LONGMONT, COLO. — Longmont, Colo.-- They are more than 300, well coiffed, well dressed and, judging by their peaceful countenances, spiritually well fed. Professional men almost all, quite civil and civilized, gathered amiably in this hotel conference room in this Denver suburb on a snowy Saturday morning. For $85 in this seven-hour "day for men," they are hearing from the tall, white-haired man on the stage why they are so miserable.
He is Robert Bly, and in ways that are alternately serious, flip, gently sarcastic, angry and reflective, he tells them:
*"Because of the Industrial Revolution, there's a situation of having been abandoned by the father. . . . Then mythology teaches us in the middle of life there's going to be a lot of grief and loneliness. When you feel the pain at age 35, psychology gives the analysis you're a neurotic Christian creep."
*"The whole question of the last 30 years is how ridiculous the American male has become. . . . Men not only feel abandoned, but they feel ashamed."
*"Men want to hear from their dying fathers that they love them. But I always tell them, 'It's not going to happen.' "
*"Everyone comes to a men's group, and they think they're the only ones who have suffered. And they hear other people's stories and then they're amazed."
And then this, delivered with a sly smile: "My job is to depress you -- am I doing a good job?"
Somber though his message may be, most members of the audience clearly aren't depressed. Already they have opened this gathering with 30 minutes of exuberant drumming and an energetic snake dance led by Mr. Bly himself. As he explains the reasons for their unhappiness, they grow not depressed but more involved.

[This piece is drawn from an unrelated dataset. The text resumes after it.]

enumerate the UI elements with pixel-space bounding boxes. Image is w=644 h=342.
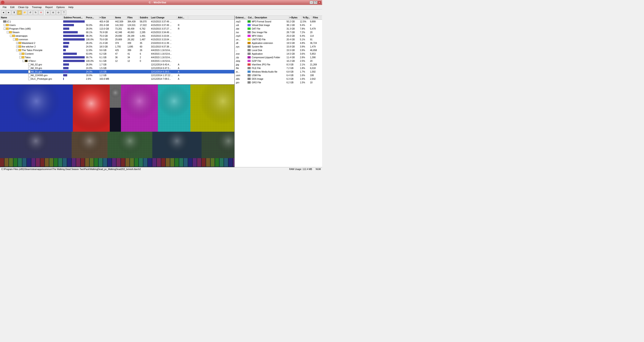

They laugh appreciatively at his many witticisms. They stand up and tell stories of pain and estrangement from loved ones--fathers and women and their children and other men. They tell emotional stories of driving all day to reconcile with a father on Christmas Day, and fierce tales of staking out a claim for their children in bitter custody battles. They tell stories of triumph, of finally getting some sense of who they are after decades of indecision and frustration. And at day's end, they line up by the stage to have Mr. Bly sign copies of his new book, "Iron John: A Book About Men," and to tell more stories about their wounds and joy and -- well, just more.
And Robert Bly listens, as he has done thousands of times since he began working in men's gatherings a decade ago. He is remarkably active and vital for a man of 64, and at the end of a long, emotionally exhausting day he still can focus on each man who comes up to him with yet another deeply revealing story. He gives advice when asked and hugs men he has known but briefly. Almost reluctantly, he extricates himself from the crowd to make a book-signing in nearby Boulder. As he leaves, a few men watch him, almost transfixed.
"He just says a lot of things that appeal to men of my generation," observed James Wickert, 41, a psychotherapist from Littleton, earlier in the day. "It has nothing to do with the women's movement. It's an internal process that we men all have to go through."
At this point in his life, Robert Bly could be settling down in his home in Moose Lake, Minn., where he lives with his wife, content to be a leading American poet and literary figure (he won the National Book Award in 1968 for his collection "The Light Around the Body" and is a member of the American Academy and Institute of Arts and Letters). Instead, every year he leads dozens of men's gatherings such as the one here, becoming both a revered though somewhat reluctant national figure among many men and a convenient target of skeptics.
His message isn't simple and the answers often are maddeningly slippery. "That's what poetry does: It exposes the images, and you do what you want with them," he says. Using such concepts as the wild man ("the true radiant energy in the male" that resides "in the magnetic field of the deep masculine," he writes in "Iron John") and the "internal warrior" that he has learned from studying mythology and from other writers and leaders of men's gatherings -- such as Michael Meade, Robert Moore and James Hillman -- Mr. Bly urges men to find their own rituals and initiation rites to replace ones that formerly gave males direction and a sense of self but have been lost through societal changes and in the aftermath of the women's movement. He also says he became involved "in an indirect way . . . because I didn't know how to raise my two sons." (He has four children.)
"I've used his stuff a great deal with men working on male identity issues," says Steve Gilbert, a psychotherapist and pastoral counselor in Silver Spring, Md. "There's no question that men today are searching, especially those in their 30s and 40s. I found Bly very useful, both personally and in dealing with men -- particularly in such areas as bonding with fathers, and hostility with fathers, grief and so on."